President Joe Biden has described the United States, indeed the entire world, as being involved in an epic battle between democracy and authoritarianism. Although somewhat overwrought, there are many respects in which this is true.
Despite Russia’s invasion of Ukraine, the authoritarian regime of chief concern is China.
Biden’s description presumes that the character and conduct of China’s regime isn’t subject to change in the foreseeable future. Otherwise, the international geopolitical stakes wouldn’t be so stark and consequential.
There are implications that should flow into U.S. foreign policy from there being a battle between democracy and China-led authoritarianism. But that isn’t fully taking place within the Biden administration. Instead, there seems still to be an emphasis on developing a package of sticks and carrots designed to modify China’s character and conduct. As some Biden officials have put it, to shape the environment in which China operates.
I don’t know whether that is the actual objective or whether it is a circumlocution to avoid flatly declaring that the objective is China’s containment, which is what the epic battle framework would seem to imply and require.
Regardless, the result is a China policy without the feel of having any strategic clarity or direction to it.
A good illustration is a recent speech by Commerce Secretary Gina Raimondo on “U.S. Competitiveness and the China Challenge”.
In it, Raimondo recited the usual complaints about how China manipulates its domestic markets to favor Chinese companies, including through subsidies. She also bragged about how the United States is responding … by doing something very similar.
Specifically, she cited the infrastructure bill, the computer chip subsidy legislation, and the green energy subsidies in the fraudulently named Inflation Reduction Act as providing a cool trillion dollars in taxpayer support for domestic business activity in the United States.

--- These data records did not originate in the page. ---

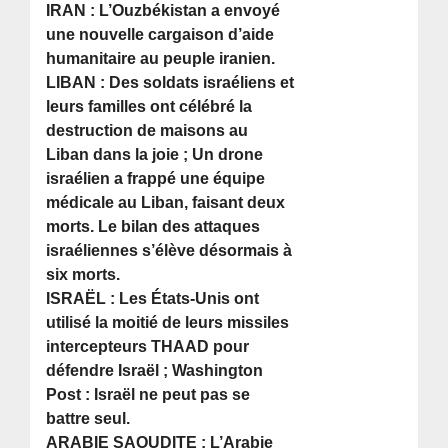
IRAN : L’Ouzbékistan a envoyé
une nouvelle cargaison d’aide
humanitaire au peuple iranien.
LIBAN : Des soldats israéliens et
leurs familles ont célébré la
destruction de maisons au
Liban dans la joie ; Un drone
israélien a frappé une équipe
médicale au Liban, faisant deux
morts. Le bilan des attaques
israéliennes s’élève désormais à
six morts.
ISRAËL : Les États-Unis ont
utilisé la moitié de leurs missiles
intercepteurs THAAD pour
défendre Israël ; Washington
Post : Israël ne peut pas se
battre seul.
ARABIE SAOUDITE : L’Arabie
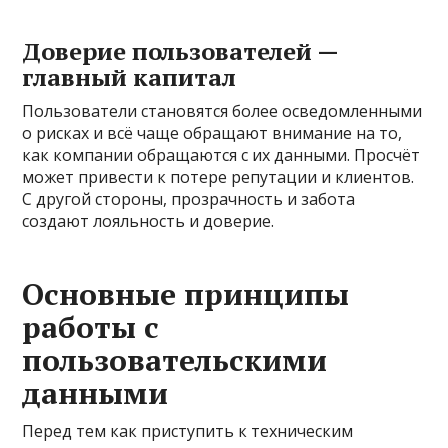
Доверие пользователей —
главный капитал
Пользователи становятся более осведомленными
о рисках и всё чаще обращают внимание на то,
как компании обращаются с их данными. Просчёт
может привести к потере репутации и клиентов.
С другой стороны, прозрачность и забота
создают лояльность и доверие.
Основные принципы
работы с
пользовательскими
данными
Перед тем как приступить к техническим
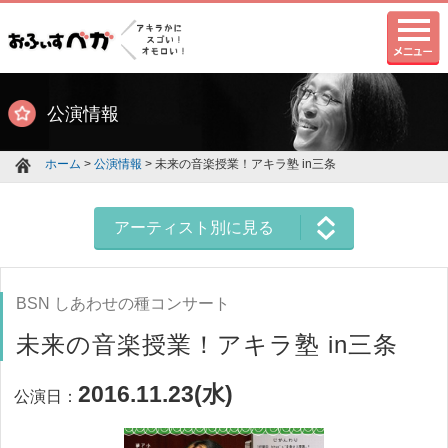
公演情報
ホーム
>
公演情報
> 未来の音楽授業！アキラ塾 in三条
アーティスト別に見る
BSN しあわせの種コンサート
未来の音楽授業！アキラ塾 in三条
2016.11.23(水)
公演日：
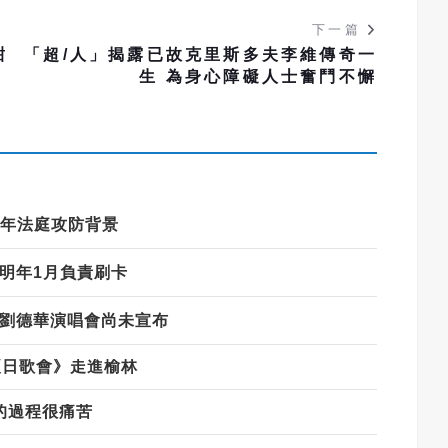
下一篇
甜
「超/人」揭露已故克里斯多夫李維傳奇一
生 為身心障礙人士奮鬥不懈
年法庭攻防背景
明年
1
月負責刷卡
劉德華演唱會尚未宣布
夏日歌會》走進榆林
的過程很痛苦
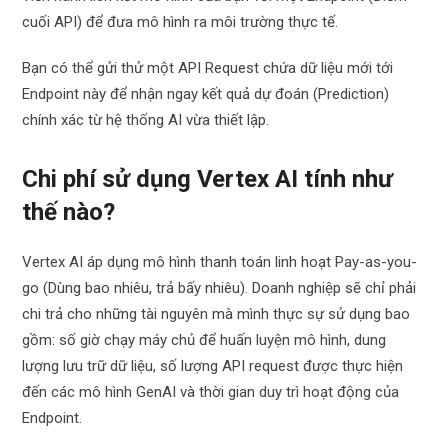
cuối API) để đưa mô hình ra môi trường thực tế.
Bạn có thể gửi thử một API Request chứa dữ liệu mới tới
Endpoint này để nhận ngay kết quả dự đoán (Prediction)
chính xác từ hệ thống AI vừa thiết lập.
Chi phí sử dụng Vertex AI tính như
thế nào?
Vertex AI áp dụng mô hình thanh toán linh hoạt Pay-as-you-
go (Dùng bao nhiêu, trả bấy nhiêu). Doanh nghiệp sẽ chỉ phải
chi trả cho những tài nguyên mà mình thực sự sử dụng bao
gồm: số giờ chạy máy chủ để huấn luyện mô hình, dung
lượng lưu trữ dữ liệu, số lượng API request được thực hiện
đến các mô hình GenAI và thời gian duy trì hoạt động của
Endpoint.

To the extent the epic battle is, in part, a bid for world opinion, responding to China’s industrial policy with an American industrial policy undermines our case against China’s industrial policy. It becomes, if anything, a difference in degree, rather than a difference in kind.

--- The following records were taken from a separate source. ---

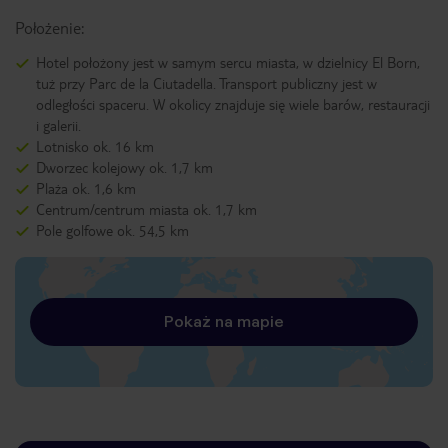
Położenie:
Hotel położony jest w samym sercu miasta, w dzielnicy El Born,
tuż przy Parc de la Ciutadella. Transport publiczny jest w
odległości spaceru. W okolicy znajduje się wiele barów, restauracji
i galerii.
Lotnisko ok. 16 km
Dworzec kolejowy ok. 1,7 km
Plaża ok. 1,6 km
Centrum/centrum miasta ok. 1,7 km
Pole golfowe ok. 54,5 km
Pokaż na mapie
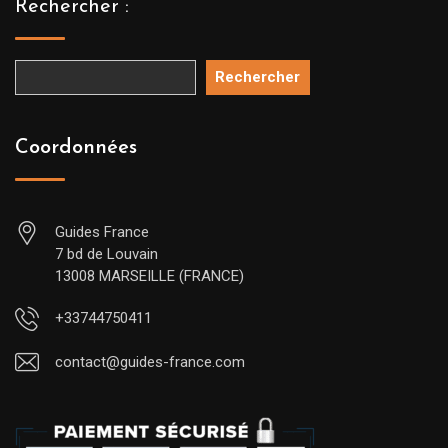
Rechercher :
Rechercher
Coordonnées
Guides France
7 bd de Louvain
13008 MARSEILLE (FRANCE)
+33744750411
contact@guides-france.com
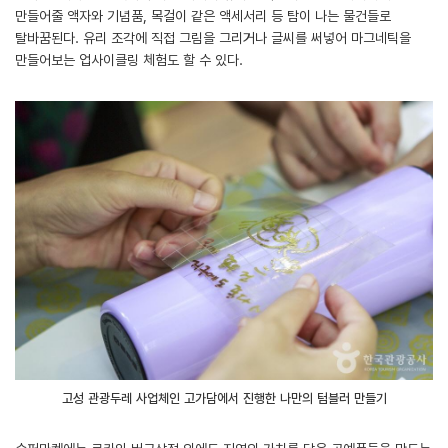
만들어줄 액자와 기념품, 목걸이 같은 액세서리 등 탐이 나는 물건들로
탈바꿈된다. 유리 조각에 직접 그림을 그리거나 글씨를 써넣어 마그네틱을
만들어보는 업사이클링 체험도 할 수 있다.
고성 관광두레 사업체인 고가담에서 진행한 나만의 텀블러 만들기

The Trump administration imposed a raft of tariffs on Chinese imports. The Biden administration has largely retained them and gone beyond them with stringent export controls on important high tech components and greater scrutiny of the flow of capital in both directions. But, according to Raimondo, the United States isn’t seeking to decouple from the Chinese economy. Indeed, she said, the Biden administration wants to see an expansion of exports, citing particularly personal care products and agricultural goods.
According to Raimondo, the Biden administration wants “to continue to promote trade and investment in those areas that do not undermine our interests or values.” Good luck defining the goods, services, and capital flows that fall on one side of that line and those that fall on the other.
While engaged in an epic battle between democracy and authoritarianism, the Biden administration wants to cooperate with China on some things, particularly climate change.
According to a recent assessment of China’s military posture by the Pentagon, China “increasingly views the United States as deploying a whole-of-government effort meant to contain (its) rise.” That is not as true as it ought to be. But given that’s the perception in China, creating and maintaining the Biden administration’s division of issues with China into a competition bucket and a cooperation bucket will inevitably fail. China sees, and will continue to see, all of them as being part of the same bucket.
Here are some thoughts about what the policy implications of Biden’s generally accurate epic battle framework ought to be.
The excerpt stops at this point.